CIDv1 with C and more
Generating CIDv1 IPFS Content Identifiers in C: A Deep Dive
The InterPlanetary File System (IPFS) is a peer-to-peer hypermedia protocol that aims to make the web faster, safer, and more open. Each file or piece of data stored on IPFS is represented by a unique string of characters called a Content Identifier (CID). In this article, we’ll delve deeper into the construction of CID version 1 (CIDv1) using the provided C code.
The Structure of CIDv1
CIDv1 has a specific structure that can be represented as:
<cidv1> ::= <multibase-prefix><multicodec-cidv1><multicodec-content-type><multihash-content-address>
Where:
<multibase-prefix>
: Specifies the base encoding being used, such as base32, base58, etc.
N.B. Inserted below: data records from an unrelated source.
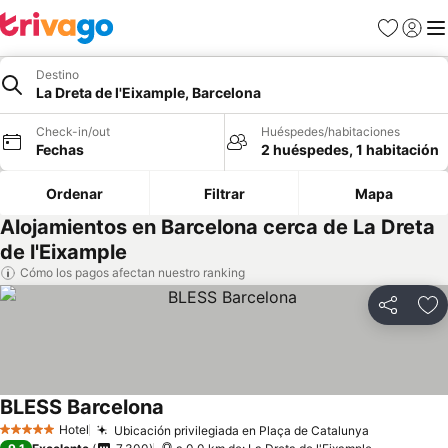
Favoritos
Iniciar 
Me
Destino
La Dreta de l'Eixample, Barcelona
Check-in/out
Huéspedes/habitaciones
Fechas
2 huéspedes, 1 habitación
Ordenar
Filtrar
Mapa
Alojamientos en Barcelona cerca de La Dreta
de l'Eixample
Cómo los pagos afectan nuestro ranking
Compartir
Ag
BLESS Barcelona
Ver precios
Hotel
Ubicación privilegiada en Plaça de Catalunya
Ver precio
5 Estrellas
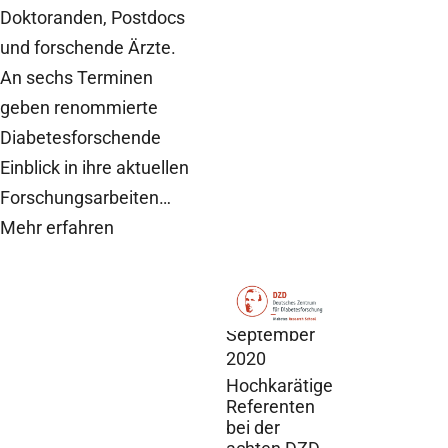
Doktoranden, Postdocs
und forschende Ärzte.
An sechs Terminen
geben renommierte
Diabetesforschende
Einblick in ihre aktuellen
Forschungsarbeiten…
Mehr erfahren
DZD News,
4.
September
2020
Hochkarätige
Referenten
bei der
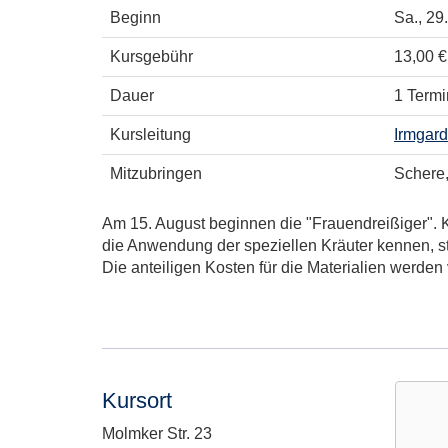
Beginn
Sa.
, 29
Kursgebühr
13,00 €
Dauer
1 Termi
Kursleitung
Irmgard
Mitzubringen
Schere
Am 15. August beginnen die "Frauendreißiger". K
die Anwendung der speziellen Kräuter kennen, st
Die anteiligen Kosten für die Materialien werden
Kursort
Adresse:
Molmker Str. 23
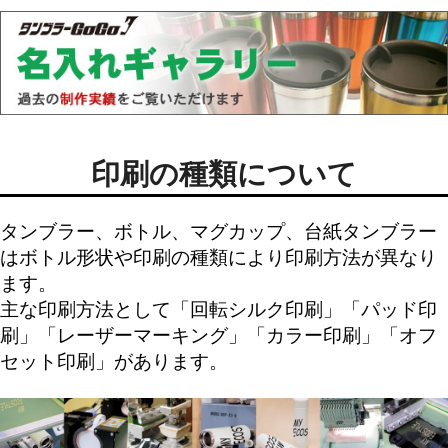
印刷の種類について
タンブラー、ボトル、マグカップ、台紙タンブラー
はボトル形状や印刷の種類により印刷方法が異なり
ます。
主な印刷方法として「
回転シルク印刷
」「
パッド印
刷
」「
レーザーマーキング
」「
カラー印刷
」「
オフ
セット印刷
」があります。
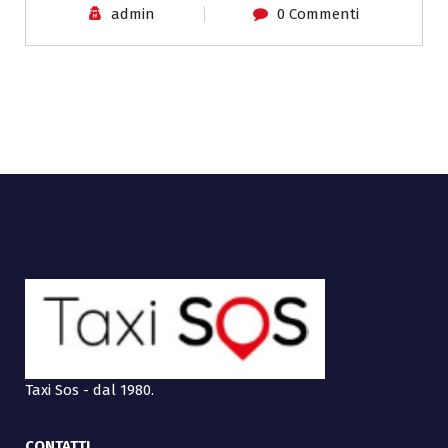
admin
0 Commenti
Taxi Sos - dal 1980.
CONTATTI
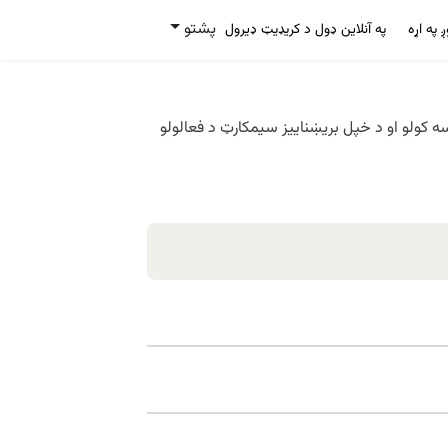
پشتو
ږ په اړه
په آنلاین ډول د کریډیټ ډیرول
 مرسته کوي، چې په یو مهال له یو څخه ډیرو سیمکارټونو څخه ګټه واخلئ. د QR کوډ د ترلاسه کولو او د خپل بریښناییز سیمکارټ د فعالولو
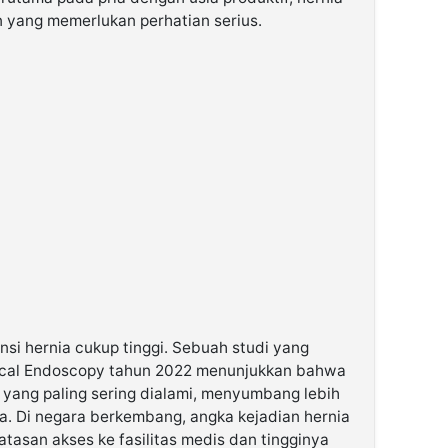
 yang memerlukan perhatian serius.
nsi hernia cukup tinggi. Sebuah studi yang
rgical Endoscopy tahun 2022 menunjukkan bahwa
s yang paling sering dialami, menyumbang lebih
ia. Di negara berkembang, angka kejadian hernia
atasan akses ke fasilitas medis dan tingginya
For our code, we’re using base32, which has a ‘b’ prefix.<multicodec-cidv1>
: This indicates that the CID is version 1.<multicodec-content-type>
: Specifies the type of content being addressed, such as raw data, IPFS block, etc. In our case, we’re addressing raw data.<multihash-content-address>
: Contains the hash function used (e.g., SHA-256) followed by the length and the actual hash value of the content.
Code Walkthrough
Now, let’s go through the create_cid_v1_from_string
function, which generates a CIDv1 from a given string:
char* create_cid_v1_from_string(const char* data) {
...
}
Step 1: Compute the SHA-256 hash
The first step is to compute the SHA-256 hash of the input string:
uint8_t hash[SHA256_DIGEST_LENGTH];
sha256(data, strlen(data), hash);
Step 2: Construct the CID
Next, we construct a byte array to hold our CID:
uint8_t pre_encoded_cid[SHA256_DIGEST_LENGTH + 4];
The extra 4 bytes are for the version, codec, hash function, and hash length:
pre_encoded_cid[0] = 0x01; // cidv1
pre_encoded_cid[1] = 0x55; // raw multicodec
pre_encoded_cid[2] = 0x12; // sha256
pre_encoded_cid[3] = 0x20; // sha256 digest length
Then, we copy the actual hash value:
memcpy(pre_encoded_cid + 4, hash, SHA256_DIGEST_LENGTH);
Step 3: Base32 Encode the CID
Before encoding, we calculate the required buffer size:
size_t input_length = SHA256_DIGEST_LENGTH + 4;
size_t buffer_size = (input_length + 4) / 5 * 8 + 1;
Then, we allocate memory for the encoded CID and add the ‘b’ prefix for base32:
char* base32_cid = (char*)malloc(buffer_size + 2);
base32_cid[0] = 'b';
Finally, we encode our CID and convert it to lowercase:
base32_encode(pre_encoded_cid, input_length, base32_cid + 1, buffer_size, BASE32_ALPHABET_RFC4648);
string_to_lowercase(base32_cid);
The resulting base32_cid
is our CIDv1, ready to be used!
Important Notes
While the provided code offers a concise way to generate CIDv1, there are certain aspects not covered in this snippet. For instance, error handling is minimal, and memory management is essential. The user is responsible for freeing the allocated memory after use.
Source and References
The provided code is part of the rddl-network librddl library. For a more comprehensive understanding and to explore additional functionalities, feel free to check out the linked GitHub repository.
Conclusion
Understanding the intricacies of CIDv1 creation is essential for developers working with IPFS or other similar distributed systems. By breaking down the CIDv1 structure and walking through the code, we hope to provide a clearer picture of this crucial process. Always remember to handle memory correctly and responsibly when working in C.